The Crown Prosecution Service has published a new set of guidelines designed to broaden the scope with which online bullies can be prosecuted.
Among the new crimes is the setting up of fake profiles in another person's name. There is also clarification on actions such as revenge porn and intimidation, both of which have been illegalised since the last set of guidelines was drawn up in 2012.
The goal is for both prosecutors and the public to have a clearer understanding of what and is not acceptable behaviour online. The new guidelines are enforceable right now as part of a ten-week consultation, after which they may be further expanded.

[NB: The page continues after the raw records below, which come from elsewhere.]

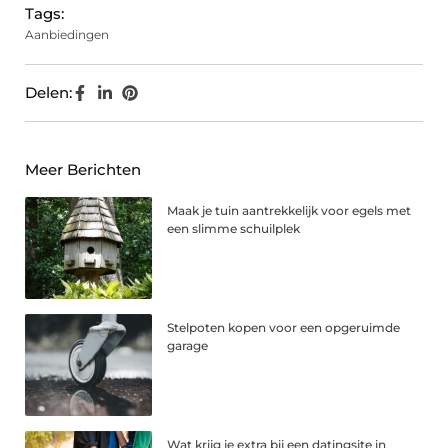
Tags:
Aanbiedingen
Delen:
Meer Berichten
Maak je tuin aantrekkelijk voor egels met
een slimme schuilplek
Stelpoten kopen voor een opgeruimde
garage
Wat krijg je extra bij een datingsite in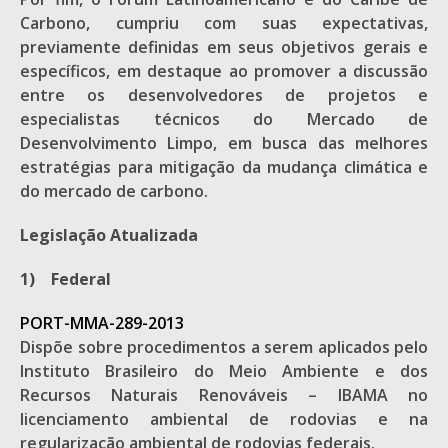
Carbono, cumpriu com suas expectativas,
previamente definidas em seus objetivos gerais e
específicos, em destaque ao promover a discussão
entre os desenvolvedores de projetos e
especialistas técnicos do Mercado de
Desenvolvimento Limpo, em busca das melhores
estratégias para mitigação da mudança climática e
do mercado de carbono.
Legislação Atualizada
1)
Federal
PORT-MMA-289-2013
Dispõe sobre procedimentos a serem aplicados pelo
Instituto Brasileiro do Meio Ambiente e dos
Recursos Naturais Renováveis – IBAMA no
licenciamento ambiental de rodovias e na
regularização ambiental de rodovias federais.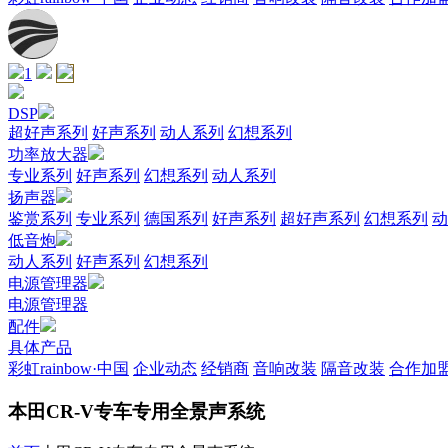
1
DSP
超好声系列
好声系列
动人系列
幻想系列
功率放大器
专业系列
好声系列
幻想系列
动人系列
扬声器
鉴赏系列
专业系列
德国系列
好声系列
超好声系列
幻想系列
动
低音炮
动人系列
好声系列
幻想系列
电源管理器
电源管理器
配件
具体产品
彩虹rainbow·中国
企业动态
经销商
音响改装
隔音改装
合作加
本田CR-V专车专用全景声系统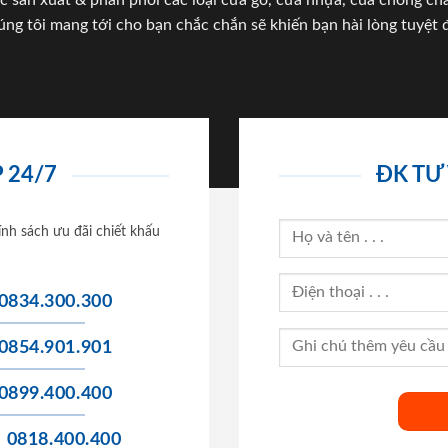
c sản xuất & phân phối các loại cửa gỗ, cửa nhựa, của chống c
úng tôi mang tới cho bạn chắc chắn sẽ khiến bạn hài lòng tuyệt đ
 24/7
ĐK TƯ
ính sách ưu đãi chiết khấu
0834.300.300
0854.901.901
0899.400.400
0818.400.400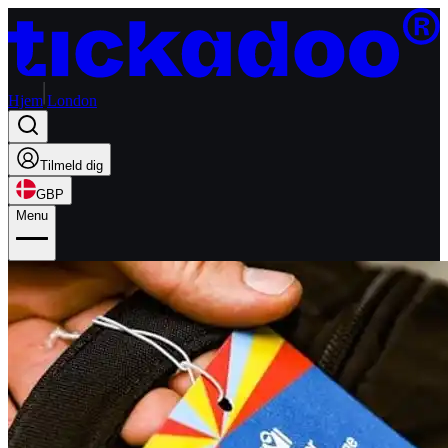
Hjem
London
Tilmeld dig
GBP
Menu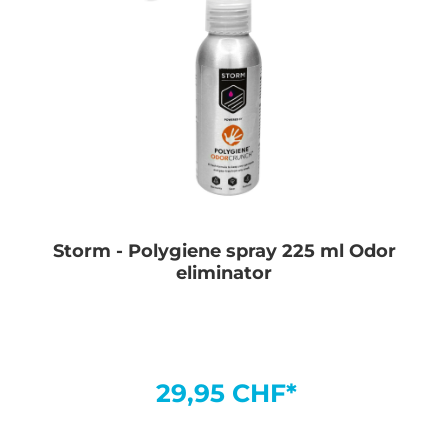
Storm - Polygiene spray 225 ml Odor
eliminator
29,95 CHF*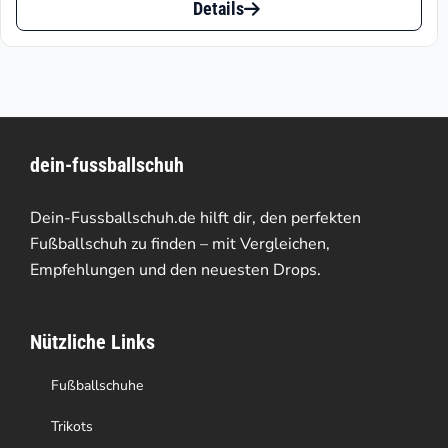
bis
Details
Produkt
€82.46
weist
mehrere
Varianten
dein-fussballschuh
auf.
Die
Dein-Fussballschuh.de hilft dir, den perfekten
Optionen
Fußballschuh zu finden – mit Vergleichen,
Empfehlungen und den neuesten Drops.
können
auf
Nützliche Links
der
Produktseite
Fußballschuhe
gewählt
Trikots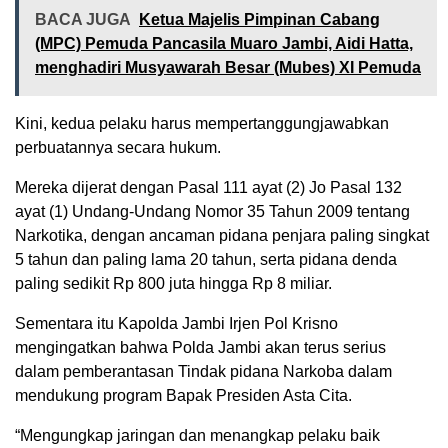
BACA JUGA
Ketua Majelis Pimpinan Cabang
(MPC) Pemuda Pancasila Muaro Jambi, Aidi Hatta,
menghadiri Musyawarah Besar (Mubes) XI Pemuda
Kini, kedua pelaku harus mempertanggungjawabkan
perbuatannya secara hukum.
Mereka dijerat dengan Pasal 111 ayat (2) Jo Pasal 132
ayat (1) Undang-Undang Nomor 35 Tahun 2009 tentang
Narkotika, dengan ancaman pidana penjara paling singkat
5 tahun dan paling lama 20 tahun, serta pidana denda
paling sedikit Rp 800 juta hingga Rp 8 miliar.
Sementara itu Kapolda Jambi Irjen Pol Krisno
mengingatkan bahwa Polda Jambi akan terus serius
dalam pemberantasan Tindak pidana Narkoba dalam
mendukung program Bapak Presiden Asta Cita.
“Mengungkap jaringan dan menangkap pelaku baik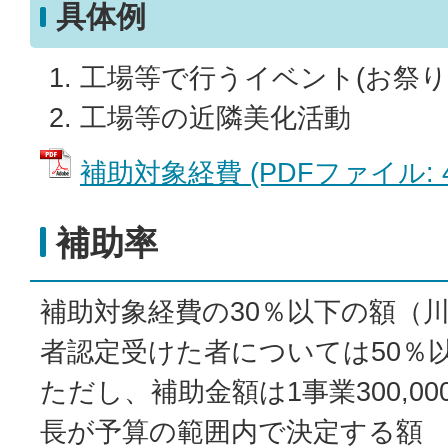
具体例
工場等で行うイベント(お祭り
工場等の近隣美化活動
補助対象経費 (PDFファイル: 48
補助率
補助対象経費の30％以下の額（
者認定受けた者については50％
ただし、補助金額は1事業300,0
長が予算の範囲内で決定する額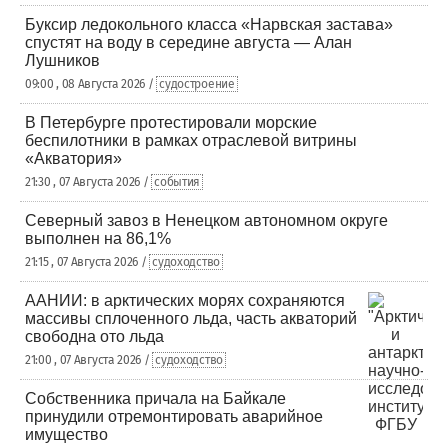
Буксир ледокольного класса «Нарвская застава»
спустят на воду в середине августа — Алан
Лушников
09:00 , 08 Августа 2026 /
судостроение
В Петербурге протестировали морские
беспилотники в рамках отраслевой витрины
«Акватория»
21:30 , 07 Августа 2026 /
события
Северный завоз в Ненецком автономном округе
выполнен на 86,1%
21:15 , 07 Августа 2026 /
судоходство
ААНИИ: в арктических морях сохраняются
массивы сплоченного льда, часть акваторий
свободна ото льда
21:00 , 07 Августа 2026 /
судоходство
Собственника причала на Байкале
принудили отремонтировать аварийное
имущество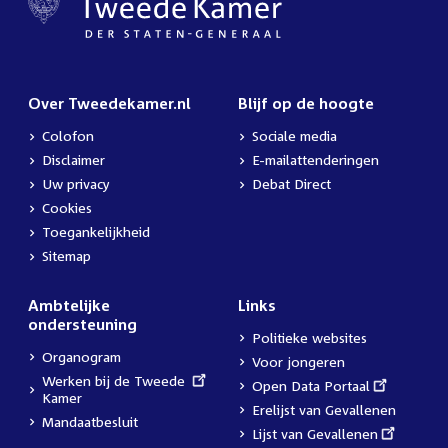
Over Tweedekamer.nl
Blijf op de hoogte
Colofon
Sociale media
Disclaimer
E-mailattenderingen
Uw privacy
Debat Direct
Cookies
Toegankelijkheid
Sitemap
Ambtelijke
Links
ondersteuning
Politieke websites
Organogram
Voor jongeren
External
Werken bij de Tweede
External
Open Data Portaal
link:
Kamer
link:
Erelijst van Gevallenen
Mandaatbesluit
External
Lijst van Gevallenen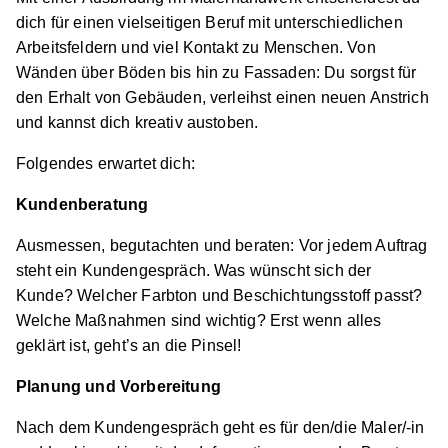
dich für einen vielseitigen Beruf mit unterschiedlichen
Arbeitsfeldern und viel Kontakt zu Menschen. Von
Wänden über Böden bis hin zu Fassaden: Du sorgst für
den Erhalt von Gebäuden, verleihst einen neuen Anstrich
und kannst dich kreativ austoben.
Folgendes erwartet dich:
Kundenberatung
Ausmessen, begutachten und beraten: Vor jedem Auftrag
steht ein Kundengespräch. Was wünscht sich der
Kunde? Welcher Farbton und Beschichtungsstoff passt?
Welche Maßnahmen sind wichtig? Erst wenn alles
geklärt ist, geht’s an die Pinsel!
Planung und Vorbereitung
Nach dem Kundengespräch geht es für den/die Maler/-in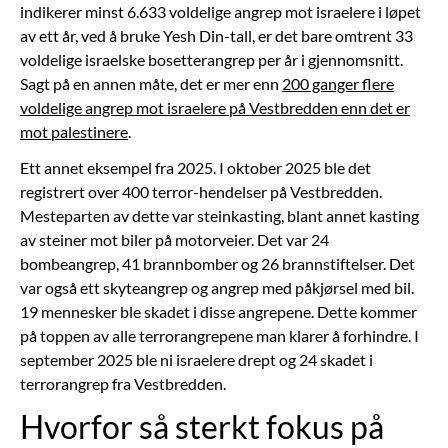
indikerer minst 6.633 voldelige angrep mot israelere i løpet
av ett år, ved å bruke Yesh Din-tall, er det bare omtrent 33
voldelige israelske bosetterangrep per år i gjennomsnitt.
Sagt på en annen måte, det er mer enn
200 ganger flere
voldelige angrep mot israelere på Vestbredden enn det er
mot palestinere
.
Ett annet eksempel fra 2025. I oktober 2025 ble det
registrert over 400 terror-hendelser på Vestbredden.
Mesteparten av dette var steinkasting, blant annet kasting
av steiner mot biler på motorveier. Det var 24
bombeangrep, 41 brannbomber og 26 brannstiftelser. Det
var også ett skyteangrep og angrep med påkjørsel med bil.
19 mennesker ble skadet i disse angrepene. Dette kommer
på toppen av alle terrorangrepene man klarer å forhindre. I
september 2025 ble ni israelere drept og 24 skadet i
terrorangrep fra Vestbredden.
Hvorfor så sterkt fokus på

"Online communication is developing at such a fast pace, new ways of targeting and abusing individuals online are constantly emerging,” director of public prosecutions Alison Saunders said. We are seeing more and more cases where social media is being used as a method to facilitate both existing and new offences.
"It is vital that prosecutors consider the bigger picture when looking at evidence and examine both the online and offline behaviour pattern of the defendant. Online abuse is cowardly and can be deeply upsetting to the victim.
"Worryingly we have seen an increase in the use of cyber-enabled crime in cases related to Violence against Women and Girls, including domestic abuse. Offenders can mistakenly think that by using false online profiles and creating websites under a false name their offences are untraceable. Thankfully this is not the case and an online footprint will be left by the offender.
"Our guidelines are under constant review and continuously updated to ensure prosecutors have clear advice on new methods of committing crimes."